Today is the
second consecutive snow day for Bartlesville Public Schools, a real treat for
most kids but not so for 4 1/2-year-old Benjamin. He
thrives on routine, and going to pre-school is an important part of his
routine. Thus, it was an easy decision
this morning to invite him over for a play date.
Shawn, home
because he is a teacher himself, delivered my grandson to my door at ten with
the one item I had requested: a
ball. Before I could even think to get
Benjamin’s coat off, he was on his way to the toy room. I was ready, having set up his toys minus the
monkey because I want to expand his horizons beyond our monkey game. I felt somewhat like an anthropologist, ready
to study the communication habits of my grandson. My goal was twofold: follow his lead and encourage communication.
Benjamin
loves to walk from room to room in my house, especially carrying a toy. I followed him around and participated in his
play, trying to enter into his world. We
grooved to the music of his mailbox, celebrated playing with the See and Say on
the guest bed, took turns with the toy phone, and played with the ball a little
bit. Each of these activities took place
in, perhaps, thirty-second increments.
I knew he
would find his way into my kitchen.
There is something about sitting on the floor and looking up at the
exhaust fan above the stove that delights him.

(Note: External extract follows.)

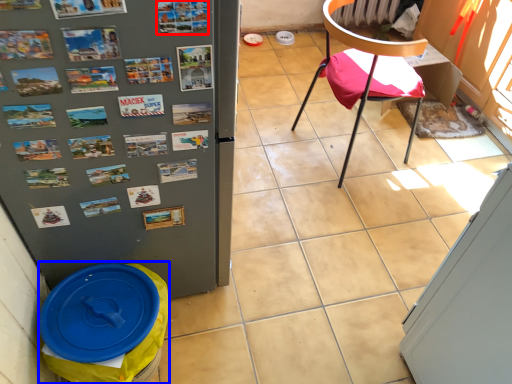 Question: Which object appears closest to the camera in this image, poster (highlighted by a red box) or garbage (highlighted by a blue box)?

Choices:
 (A) poster
 (B) garbage

Answer: (A)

There he will sit, clap his hands, and make his “ah ah ah” sound to
signal me for a snack. I peeled and cut
up a small apple into bite-sized pieces.
Throughout his hour here, he ate most of the apple. Each time he went into the kitchen to the
counter where the apple was, he had to ask for it. Sometimes he did the signs on his own;
sometimes I prompted him. It was
interesting to see his variations on “please eat.” Sometimes the “eat” came first, other times
the “please.” Sometimes he signed just
one of the words himself; sometimes he took my hand to his mouth for “eat” and
rubbed my tummy for “please.” Always I
said the words.
Just for
fun, I tried offering the apple pieces in different ways. At first I handed him a piece. Then I had him take the single piece out of a
little plastic container. Finally, I put five or six pieces in the container and was pleased to see that he would take out
just one or two instead of grabbing all of them at once.
Near the end
of our hour together, I could see that he was starting to get tired. At one point, he walked into the living room,
sat down on the floor, put his hand in his mouth, and started to cry. I sat down in front of him and asked, “Benjamin,
what’s wrong?” He stopped fussing and
made his sign for “sing,” so I did.
By this
time, he had asked to leave several times by going to the front door and trying
the door handle, which reminds me of another door story: I told Benjamin I was going to use the
bathroom and let him follow me in. There
he pulled back the shower curtain to see the bathtub, looked at the sink, and
checked out the bathmat. When I was
done, he helped me close the toilet seat lid, watched me flush the toilet, and watched me
wash my hands. What I noticed is that he
was familiar with and interested in the sequence.
I count this
morning as a grand success. Benjamin had
fun, and I learned a little more about entering his world and communicating
with him. He is a good teacher. And, to be honest, I did not miss the monkey.